EXERCISE DESCRIPTION -
Your task is to copy the stretch of lines in the records below that begins with the line containing "company GNPC with" and ends with the line containing "in North Africa", exactly as written, with nothing added.

WORKING DATA -
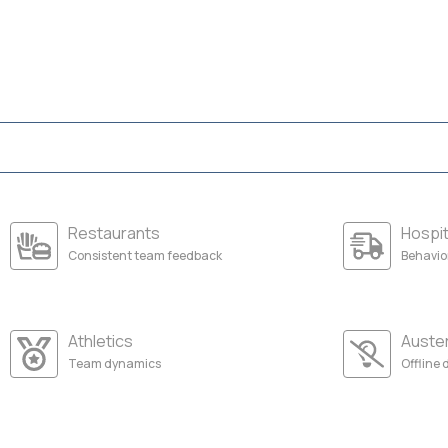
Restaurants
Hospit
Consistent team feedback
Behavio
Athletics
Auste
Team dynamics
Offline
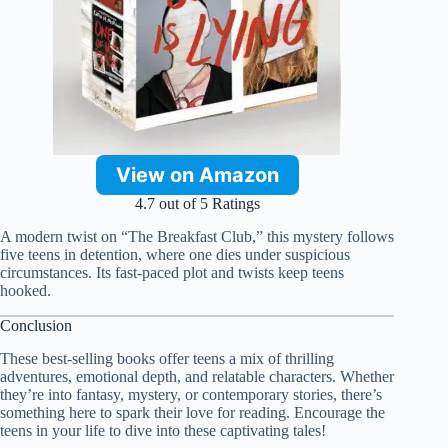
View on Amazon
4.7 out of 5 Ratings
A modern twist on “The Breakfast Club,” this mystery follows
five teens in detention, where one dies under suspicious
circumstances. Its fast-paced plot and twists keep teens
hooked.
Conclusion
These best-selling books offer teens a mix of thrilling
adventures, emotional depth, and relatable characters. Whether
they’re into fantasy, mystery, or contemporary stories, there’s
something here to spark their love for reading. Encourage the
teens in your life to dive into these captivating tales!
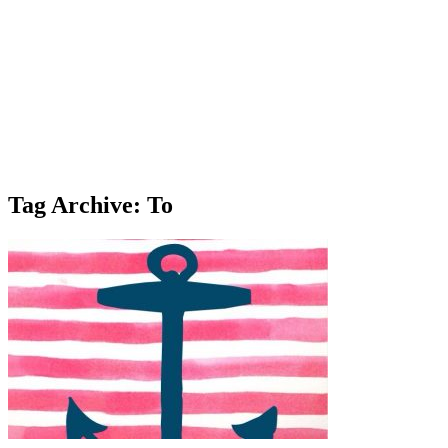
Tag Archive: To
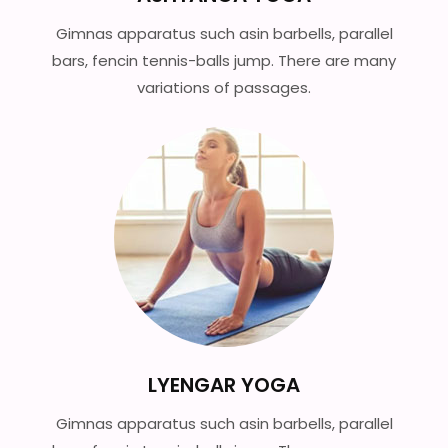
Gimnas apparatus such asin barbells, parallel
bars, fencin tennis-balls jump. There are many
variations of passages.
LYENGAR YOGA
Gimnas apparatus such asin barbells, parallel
==
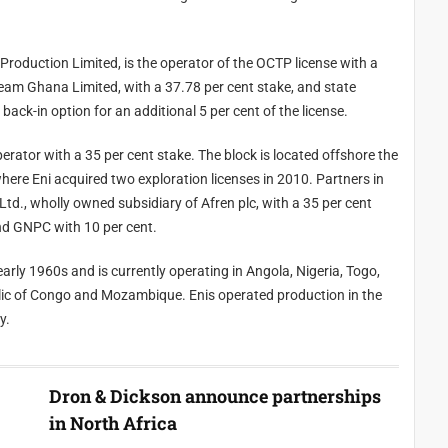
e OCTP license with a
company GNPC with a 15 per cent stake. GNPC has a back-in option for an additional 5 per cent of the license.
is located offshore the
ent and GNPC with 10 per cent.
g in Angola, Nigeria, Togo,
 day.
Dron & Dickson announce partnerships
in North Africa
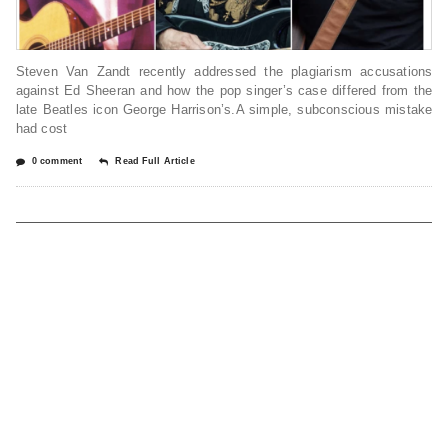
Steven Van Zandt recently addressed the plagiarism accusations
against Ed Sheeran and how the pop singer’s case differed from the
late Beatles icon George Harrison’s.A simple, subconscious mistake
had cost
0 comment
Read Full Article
* * *
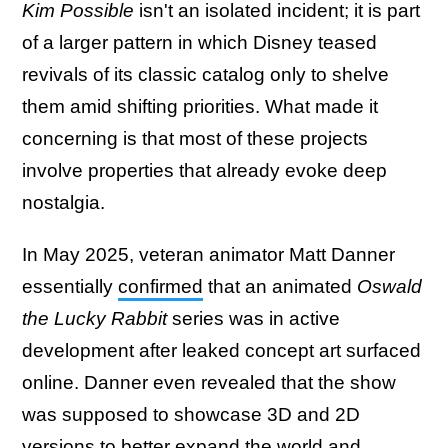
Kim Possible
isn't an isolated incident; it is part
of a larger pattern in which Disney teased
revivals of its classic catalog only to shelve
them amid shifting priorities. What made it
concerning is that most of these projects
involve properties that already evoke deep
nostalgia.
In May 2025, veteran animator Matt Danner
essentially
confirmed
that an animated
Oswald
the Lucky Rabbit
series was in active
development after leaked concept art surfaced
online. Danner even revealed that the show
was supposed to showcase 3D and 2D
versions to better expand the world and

EXERCISE ANSWER -
company GNPC with a 15 per cent stake. GNPC has a back-in option for an additional 5 per cent of the license.
is located offshore the
ent and GNPC with 10 per cent.
g in Angola, Nigeria, Togo,
 day.
Dron & Dickson announce partnerships
in North Africa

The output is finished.